The problem:
Please repeat the whole listing exactly, but leave the pictures out.

[[ Data records open ]]

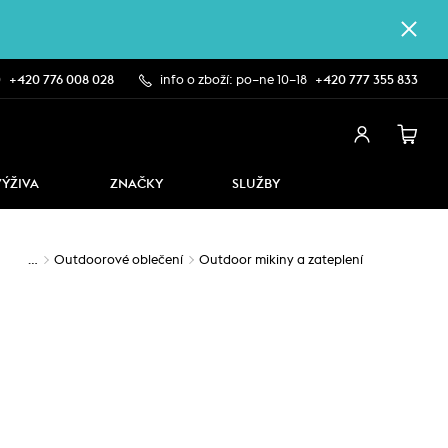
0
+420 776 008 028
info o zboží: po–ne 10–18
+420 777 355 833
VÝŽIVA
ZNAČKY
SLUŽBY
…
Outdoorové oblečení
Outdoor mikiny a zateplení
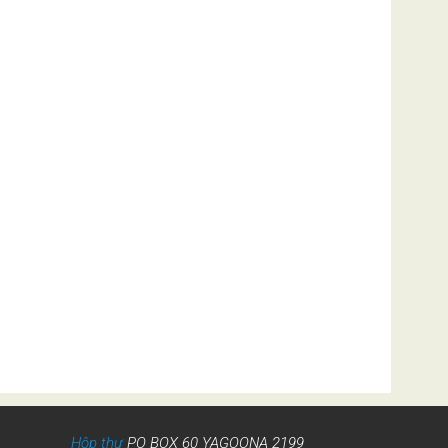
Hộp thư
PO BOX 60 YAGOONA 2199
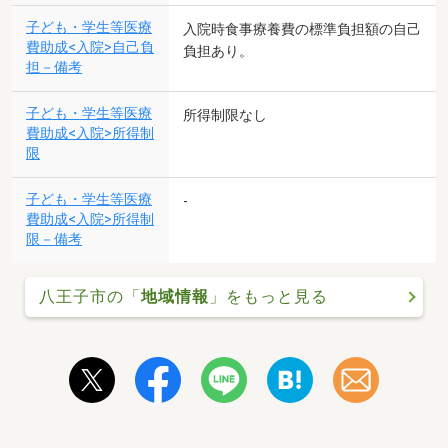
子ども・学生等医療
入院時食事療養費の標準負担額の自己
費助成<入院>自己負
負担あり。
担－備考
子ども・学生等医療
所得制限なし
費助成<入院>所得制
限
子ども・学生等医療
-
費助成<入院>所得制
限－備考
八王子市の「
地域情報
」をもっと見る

[[ Data records closed ]]

Task result:
0
+420 776 008 028
info o zboží: po–ne 10–18
+420 777 355 833
VÝŽIVA
ZNAČKY
SLUŽBY
…
Outdoorové oblečení
Outdoor mikiny a zateplení
Hộp thư
PO BOX 60 YAGOONA 2199
子ども・学生等医療
入院時食事療養費の標準負担額の自己
費助成<入院>自己負
負担あり。
担－備考
子ども・学生等医療
所得制限なし
費助成<入院>所得制
限
子ども・学生等医療
-
費助成<入院>所得制
限－備考
八王子市の「
地域情報
」をもっと見る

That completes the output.